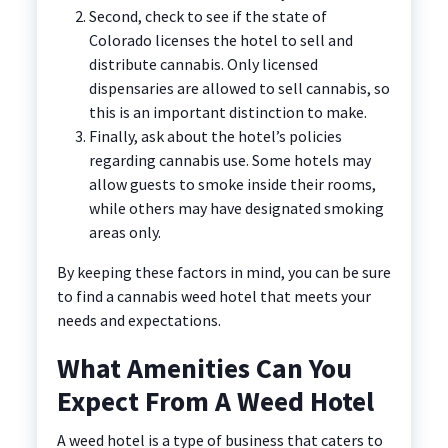
Second, check to see if the state of
Colorado licenses the hotel to sell and
distribute cannabis. Only licensed
dispensaries are allowed to sell cannabis, so
this is an important distinction to make.
Finally, ask about the hotel’s policies
regarding cannabis use. Some hotels may
allow guests to smoke inside their rooms,
while others may have designated smoking
areas only.
By keeping these factors in mind, you can be sure
to find a cannabis weed hotel that meets your
needs and expectations.
What Amenities Can You
Expect From A Weed Hotel
A weed hotel is a type of business that caters to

** Problem requirements **
Output every entry word for word, but omit the pictures.

** Output of the task **
Second, check to see if the state of
Colorado licenses the hotel to sell and
distribute cannabis. Only licensed
dispensaries are allowed to sell cannabis, so
this is an important distinction to make.
Finally, ask about the hotel’s policies
regarding cannabis use. Some hotels may
allow guests to smoke inside their rooms,
while others may have designated smoking
areas only.
By keeping these factors in mind, you can be sure
to find a cannabis weed hotel that meets your
needs and expectations.
What Amenities Can You
Expect From A Weed Hotel
A weed hotel is a type of business that caters to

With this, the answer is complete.